McKinsey recently published its third global survey on AI, which indicates that AI adoption continues to grow and that the benefits remain significant. As AI increasingly takes on larger business applications, the tools and best practices designed around making the most out of AI have also become more sophisticated.
McKinsey sought to understand more about the factors and practices that differentiate the best AI programs from all others: specifically, at the organizations at which respondents attribute at least 20 percent of EBIT to their use of AI - the "AI high performers".
In this blog post, I demonstrate how Cognaize is already helping its clients to be an AI high performer using the key differentiators discovered by McKinsey.
Cognaize elevates its clients in seven out of eight best practices defined by McKinsey.
I have published a separate blog post about the importance of choosing the right metrics. With the Financial Insights Engine™, the testing of AI models, including audit-proof reporting, is fully automated, which is a key success factor. Further, with the Cognaize business-centric approach, AI models are seamlessly integrated into core business processes where they are exposed to actual relevant data. Consequently, the Financial Insights Engine™ can further track production metrics automatically.

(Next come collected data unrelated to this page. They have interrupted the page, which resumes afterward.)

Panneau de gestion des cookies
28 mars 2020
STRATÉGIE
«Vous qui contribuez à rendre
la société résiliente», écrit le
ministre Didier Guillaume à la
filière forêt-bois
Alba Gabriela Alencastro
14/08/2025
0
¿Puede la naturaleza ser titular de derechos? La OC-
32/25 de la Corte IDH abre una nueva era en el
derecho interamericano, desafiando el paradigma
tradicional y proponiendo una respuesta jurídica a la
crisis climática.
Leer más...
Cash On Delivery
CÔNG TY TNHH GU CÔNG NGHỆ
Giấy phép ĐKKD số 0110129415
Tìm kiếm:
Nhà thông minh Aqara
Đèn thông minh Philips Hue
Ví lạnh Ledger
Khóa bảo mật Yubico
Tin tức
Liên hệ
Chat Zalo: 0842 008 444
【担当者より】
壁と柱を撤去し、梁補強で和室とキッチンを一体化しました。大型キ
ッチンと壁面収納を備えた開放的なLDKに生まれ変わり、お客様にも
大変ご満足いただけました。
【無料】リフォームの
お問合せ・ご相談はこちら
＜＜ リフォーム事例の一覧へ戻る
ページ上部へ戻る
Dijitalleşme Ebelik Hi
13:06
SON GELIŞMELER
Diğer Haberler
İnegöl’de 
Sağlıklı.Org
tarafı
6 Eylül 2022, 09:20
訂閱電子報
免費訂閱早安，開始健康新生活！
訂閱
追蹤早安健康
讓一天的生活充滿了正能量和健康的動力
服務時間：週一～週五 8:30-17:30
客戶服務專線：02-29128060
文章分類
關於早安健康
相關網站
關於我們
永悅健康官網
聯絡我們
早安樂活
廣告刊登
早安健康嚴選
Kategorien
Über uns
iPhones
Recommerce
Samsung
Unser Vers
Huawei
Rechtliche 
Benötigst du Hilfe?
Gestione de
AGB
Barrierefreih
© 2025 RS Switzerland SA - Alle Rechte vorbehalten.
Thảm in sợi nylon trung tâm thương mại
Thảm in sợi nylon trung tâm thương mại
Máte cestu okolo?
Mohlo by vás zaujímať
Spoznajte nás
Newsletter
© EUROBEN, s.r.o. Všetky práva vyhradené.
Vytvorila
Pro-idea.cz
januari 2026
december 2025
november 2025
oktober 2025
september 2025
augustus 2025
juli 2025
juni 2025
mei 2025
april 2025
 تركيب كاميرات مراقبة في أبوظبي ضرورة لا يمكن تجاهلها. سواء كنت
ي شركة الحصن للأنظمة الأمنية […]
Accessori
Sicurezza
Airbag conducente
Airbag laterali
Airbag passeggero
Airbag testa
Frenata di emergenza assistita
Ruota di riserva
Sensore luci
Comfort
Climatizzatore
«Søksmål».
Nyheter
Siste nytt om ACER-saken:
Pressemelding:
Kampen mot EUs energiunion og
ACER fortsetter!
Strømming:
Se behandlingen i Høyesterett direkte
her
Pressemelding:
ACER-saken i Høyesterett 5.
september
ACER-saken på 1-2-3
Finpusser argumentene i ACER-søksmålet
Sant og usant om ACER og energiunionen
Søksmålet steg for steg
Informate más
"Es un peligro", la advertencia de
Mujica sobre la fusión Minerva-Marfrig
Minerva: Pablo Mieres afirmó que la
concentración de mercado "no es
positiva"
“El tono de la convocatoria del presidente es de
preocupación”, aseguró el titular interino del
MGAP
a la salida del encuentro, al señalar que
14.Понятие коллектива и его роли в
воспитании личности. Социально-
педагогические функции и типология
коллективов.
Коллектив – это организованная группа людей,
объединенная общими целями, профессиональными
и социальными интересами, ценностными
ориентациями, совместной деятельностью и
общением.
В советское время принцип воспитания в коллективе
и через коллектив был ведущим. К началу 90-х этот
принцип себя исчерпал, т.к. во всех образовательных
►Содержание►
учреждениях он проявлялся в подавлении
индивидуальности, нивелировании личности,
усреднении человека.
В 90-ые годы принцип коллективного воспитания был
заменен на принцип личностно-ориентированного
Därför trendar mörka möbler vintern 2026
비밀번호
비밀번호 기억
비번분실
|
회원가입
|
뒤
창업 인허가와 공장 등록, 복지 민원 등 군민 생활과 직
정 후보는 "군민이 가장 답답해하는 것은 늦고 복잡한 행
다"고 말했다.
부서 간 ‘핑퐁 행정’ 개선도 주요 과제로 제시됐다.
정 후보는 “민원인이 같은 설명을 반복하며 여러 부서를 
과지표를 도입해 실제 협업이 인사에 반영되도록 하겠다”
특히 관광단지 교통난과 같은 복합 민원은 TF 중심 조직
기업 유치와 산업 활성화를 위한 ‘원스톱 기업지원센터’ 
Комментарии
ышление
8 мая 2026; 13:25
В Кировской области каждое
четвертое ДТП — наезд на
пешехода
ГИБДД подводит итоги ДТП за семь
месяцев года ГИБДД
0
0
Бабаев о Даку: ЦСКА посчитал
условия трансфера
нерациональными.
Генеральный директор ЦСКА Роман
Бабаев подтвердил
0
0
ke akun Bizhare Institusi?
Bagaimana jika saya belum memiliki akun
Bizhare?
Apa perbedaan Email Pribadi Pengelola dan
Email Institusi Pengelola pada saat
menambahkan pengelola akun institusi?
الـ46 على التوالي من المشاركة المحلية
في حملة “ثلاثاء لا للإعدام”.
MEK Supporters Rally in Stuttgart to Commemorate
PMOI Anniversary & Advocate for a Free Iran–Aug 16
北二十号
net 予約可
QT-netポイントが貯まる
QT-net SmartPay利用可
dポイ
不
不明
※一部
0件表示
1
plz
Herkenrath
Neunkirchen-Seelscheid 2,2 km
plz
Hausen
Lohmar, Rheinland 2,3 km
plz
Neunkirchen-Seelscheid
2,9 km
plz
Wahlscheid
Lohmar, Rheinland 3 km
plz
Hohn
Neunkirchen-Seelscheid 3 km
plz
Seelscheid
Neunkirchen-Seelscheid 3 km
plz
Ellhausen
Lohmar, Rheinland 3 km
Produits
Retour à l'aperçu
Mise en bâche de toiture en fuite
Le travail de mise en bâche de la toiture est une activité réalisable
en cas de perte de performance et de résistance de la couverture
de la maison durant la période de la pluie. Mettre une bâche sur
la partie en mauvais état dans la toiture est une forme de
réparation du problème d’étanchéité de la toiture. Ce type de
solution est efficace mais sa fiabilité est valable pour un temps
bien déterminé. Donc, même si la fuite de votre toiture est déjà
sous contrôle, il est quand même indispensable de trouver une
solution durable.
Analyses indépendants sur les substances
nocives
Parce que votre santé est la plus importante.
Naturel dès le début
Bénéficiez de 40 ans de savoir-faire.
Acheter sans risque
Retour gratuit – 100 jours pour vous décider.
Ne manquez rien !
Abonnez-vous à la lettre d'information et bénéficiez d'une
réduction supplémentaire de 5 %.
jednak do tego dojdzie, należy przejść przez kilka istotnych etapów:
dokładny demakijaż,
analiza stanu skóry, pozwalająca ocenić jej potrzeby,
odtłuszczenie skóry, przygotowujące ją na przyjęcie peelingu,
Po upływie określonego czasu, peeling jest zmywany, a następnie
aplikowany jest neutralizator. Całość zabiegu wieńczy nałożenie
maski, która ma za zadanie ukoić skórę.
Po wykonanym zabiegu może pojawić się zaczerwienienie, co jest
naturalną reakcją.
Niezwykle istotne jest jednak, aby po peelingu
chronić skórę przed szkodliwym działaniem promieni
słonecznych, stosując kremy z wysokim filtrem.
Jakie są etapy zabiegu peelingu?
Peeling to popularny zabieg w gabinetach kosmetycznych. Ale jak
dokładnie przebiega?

Besides statistical metrics, the Financial Insights Engine™ also tracks the time savings over time, delivering the most relevant of all data points. This is only possible through Cognaize's unique business-centric approach.
Data governance, another important factor, is the set of measures to ensure data is secure, private, accurate, available, and usable. It includes the actions people must take, the processes they must follow, and the technology that supports them throughout the data life cycle.
Principles of Data Governance
The Cognaize Financial Insights Engine™ is the fastest way to create actionable intelligence from unstructured data. Its speed and accuracy in extracting key insights are uniquely enabled by unequaled, ultra-deep domain knowledge and advanced, pre-trained AI. It supports any custom workflow - guiding, enhancing, and tracking each process. This is also true for AI governance, for which Cognaize has developed a methodology based on the latest research and best practice of AI champions.
The biggest key differentiator of AI high performers is having a scalable internal process for labeling AI training data, which, incidentally, is also Cognaize's core competency. The Cognaize business-centric approach enables training data to be generated as a by-product of existing extraction processes through the core business team. This method delivers a constant stream of relevant data of the highest quality and constitutes one of the most significant factors for AI success.
Importantly, one of the Financial Insights Engine™ 's most essential features is the flexible definition of data dictionaries, referred to as Insights, delivering yet another success factor.
The Cognaize Financial Insights Engine supports flexible AI workflows uniquely allowing the division of a single problem into several reusable AI models. AI models can efficiently be retrained using new training data or novel model architectures. After successfully passing metrics tests, new models are effortlessly deployed into production with just one click.
With these and many more features, Cognaize empowers its users in all of the critical differentiators highlighted by McKinsey.